Fred hadn't slept a wink all night. Overtired and euphoric as he was, life on this particular morning seemed dead simple to him. Four years ripped out of your life, pack your bags, sunrise. Nobody could touch him now. And if the shoes were out of fashion, he would bring them back into fashion. It wouldn't be the first time. Earlier in Dance 2000…

He shut the zip of his blue overalls and looked at himself in the mirror. The broad, angular chin, which seemed so reluctant to grow a proper beard, the bulging, slightly puzzled eyes, the protruding ears and the medium-length dirty-blond hair, which he had cut himself since he was fourteen; he piled it up in his fist at the top of his head and snipped the overspill. He hadn't changed, no question. And he was proud of it. They hadn't ground him down. Neither attempts at rehabilitation by the authorities, nor invitations to criminal scams from other inmates had got through to him. The prison had just been a waiting room in which he sat most of the time with his eyes and ears closed.

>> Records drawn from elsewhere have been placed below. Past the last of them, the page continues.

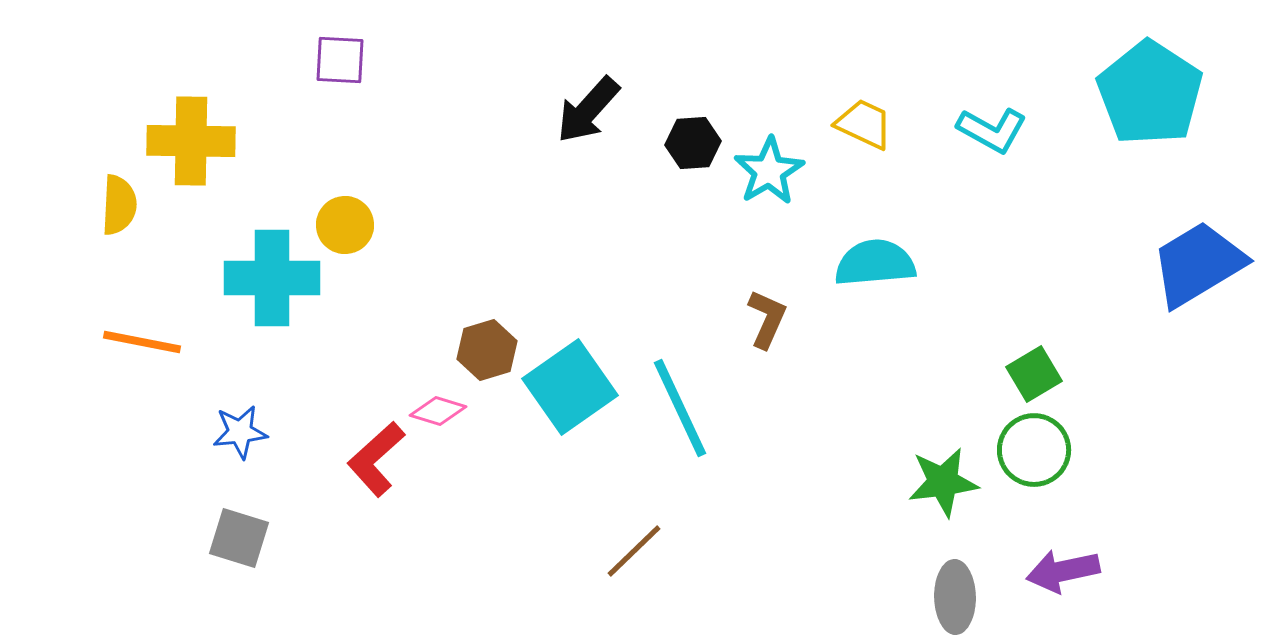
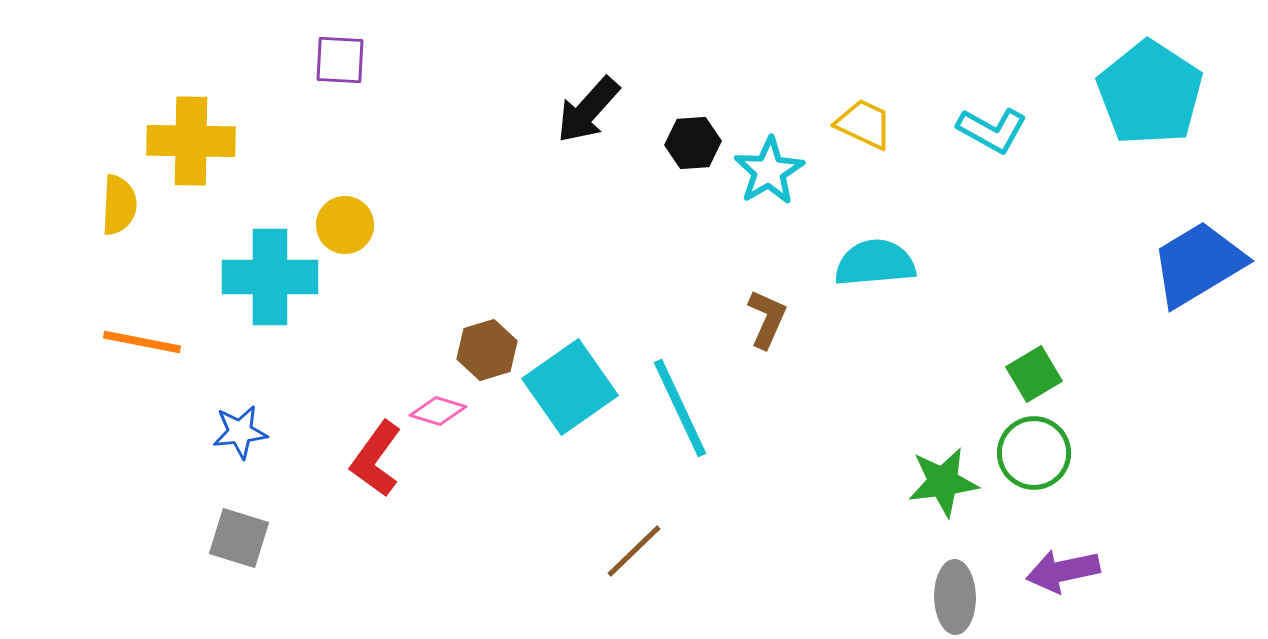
cyan cross: moved 2 px left, 1 px up
green circle: moved 3 px down
red L-shape: rotated 12 degrees counterclockwise
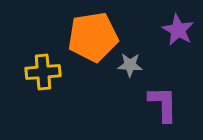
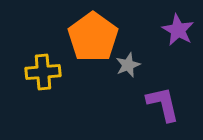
orange pentagon: rotated 27 degrees counterclockwise
gray star: moved 2 px left; rotated 25 degrees counterclockwise
purple L-shape: rotated 12 degrees counterclockwise
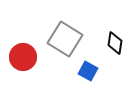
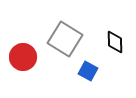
black diamond: moved 1 px up; rotated 10 degrees counterclockwise
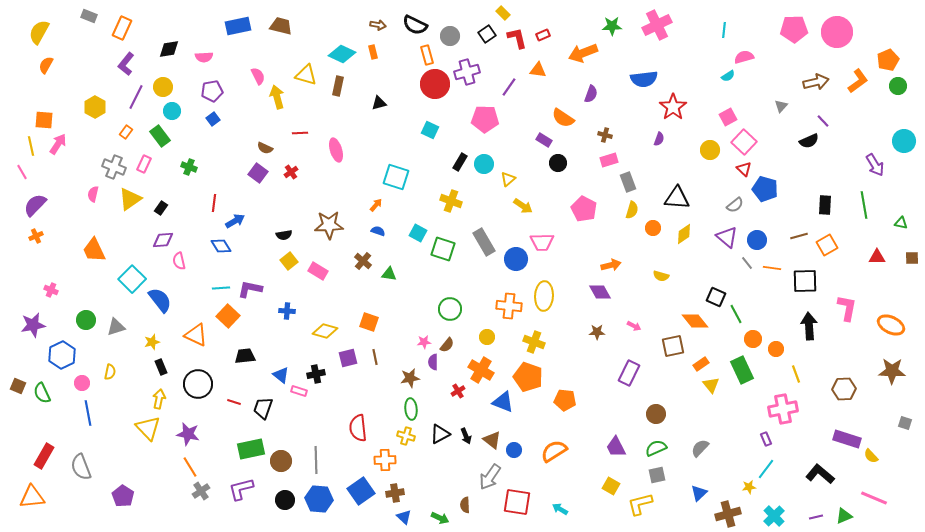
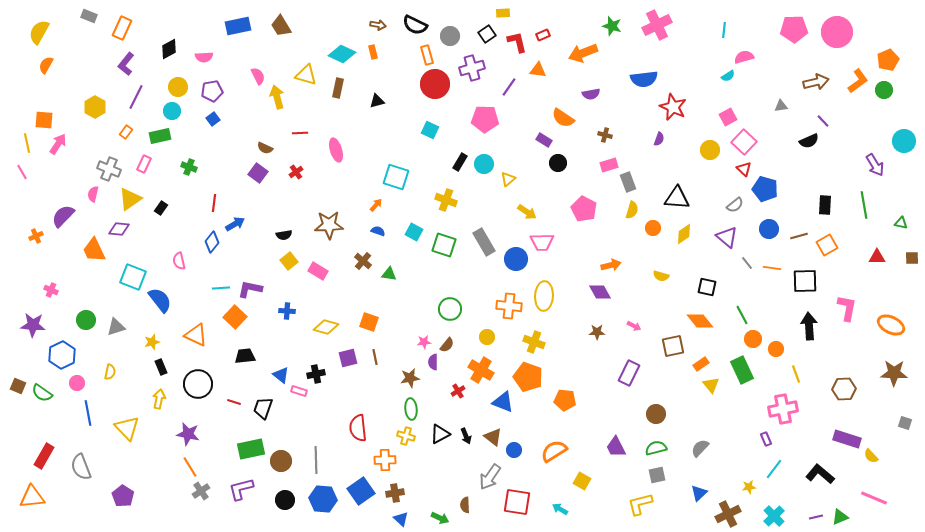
yellow rectangle at (503, 13): rotated 48 degrees counterclockwise
brown trapezoid at (281, 26): rotated 135 degrees counterclockwise
green star at (612, 26): rotated 18 degrees clockwise
red L-shape at (517, 38): moved 4 px down
black diamond at (169, 49): rotated 20 degrees counterclockwise
purple cross at (467, 72): moved 5 px right, 4 px up
brown rectangle at (338, 86): moved 2 px down
green circle at (898, 86): moved 14 px left, 4 px down
yellow circle at (163, 87): moved 15 px right
purple semicircle at (591, 94): rotated 60 degrees clockwise
black triangle at (379, 103): moved 2 px left, 2 px up
gray triangle at (781, 106): rotated 40 degrees clockwise
red star at (673, 107): rotated 12 degrees counterclockwise
green rectangle at (160, 136): rotated 65 degrees counterclockwise
yellow line at (31, 146): moved 4 px left, 3 px up
pink rectangle at (609, 160): moved 5 px down
gray cross at (114, 167): moved 5 px left, 2 px down
red cross at (291, 172): moved 5 px right
yellow cross at (451, 201): moved 5 px left, 1 px up
purple semicircle at (35, 205): moved 28 px right, 11 px down
yellow arrow at (523, 206): moved 4 px right, 6 px down
blue arrow at (235, 221): moved 3 px down
cyan square at (418, 233): moved 4 px left, 1 px up
purple diamond at (163, 240): moved 44 px left, 11 px up; rotated 10 degrees clockwise
blue circle at (757, 240): moved 12 px right, 11 px up
blue diamond at (221, 246): moved 9 px left, 4 px up; rotated 70 degrees clockwise
green square at (443, 249): moved 1 px right, 4 px up
cyan square at (132, 279): moved 1 px right, 2 px up; rotated 24 degrees counterclockwise
black square at (716, 297): moved 9 px left, 10 px up; rotated 12 degrees counterclockwise
green line at (736, 314): moved 6 px right, 1 px down
orange square at (228, 316): moved 7 px right, 1 px down
orange diamond at (695, 321): moved 5 px right
purple star at (33, 325): rotated 15 degrees clockwise
yellow diamond at (325, 331): moved 1 px right, 4 px up
brown star at (892, 371): moved 2 px right, 2 px down
pink circle at (82, 383): moved 5 px left
green semicircle at (42, 393): rotated 30 degrees counterclockwise
yellow triangle at (148, 428): moved 21 px left
brown triangle at (492, 440): moved 1 px right, 3 px up
green semicircle at (656, 448): rotated 10 degrees clockwise
cyan line at (766, 469): moved 8 px right
yellow square at (611, 486): moved 29 px left, 5 px up
blue hexagon at (319, 499): moved 4 px right
brown cross at (728, 514): rotated 10 degrees counterclockwise
green triangle at (844, 516): moved 4 px left, 1 px down
blue triangle at (404, 517): moved 3 px left, 2 px down
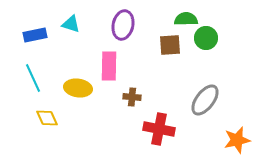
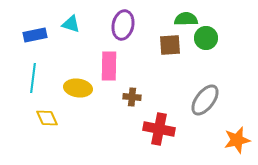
cyan line: rotated 32 degrees clockwise
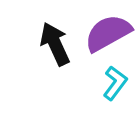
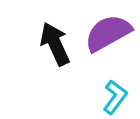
cyan L-shape: moved 14 px down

The initial admiration of his fellow prisoners for the slick bank robbery , and for Fred's refusal to grass on his mates in court, rapidly gave way to indifference in the face of someone who kept out of everything and seemed interested in nothing, other than fishing and log cabin construction. Some felt he was dumb, others a loudmouth; quite a few thought he was both. In fact Fred was both dumb and clever. Extraordinary foolishness alternated with staggering cunning. Thus he grasped extremely quickly which warders he had to win over in order to be left alone, but it took him a very long time to realise why his peaceable cell neighbour kept challenging him to wrestling matches in the gym, even though Fred was much stronger. Once Fred had allowed him to win for fun and, lying beneath him for the first time, had felt something hard pressing down on his navel. When Fred wasn't interested in something, he didn't grasp it, and then he became a loudmouth. His failure to understand was not quiet and discreet, but loud and arrogant, all guns blazing. He explained to the guys in the prison woodwork shop, who were all more skilled than him, that filling your head with dovetail joints and veneering was a mug's game. It wasn't without good reason that his contact with his fellow prisoners became rapidly limited to table football and the exchange of porno mags. Besides, Fred found the misery and rage of the others distasteful - wrong to mope around in jail, he thought. Free, rich and healthy you could afford to moan. But captive, tyrannised by screws, without women, and unhappy with it…?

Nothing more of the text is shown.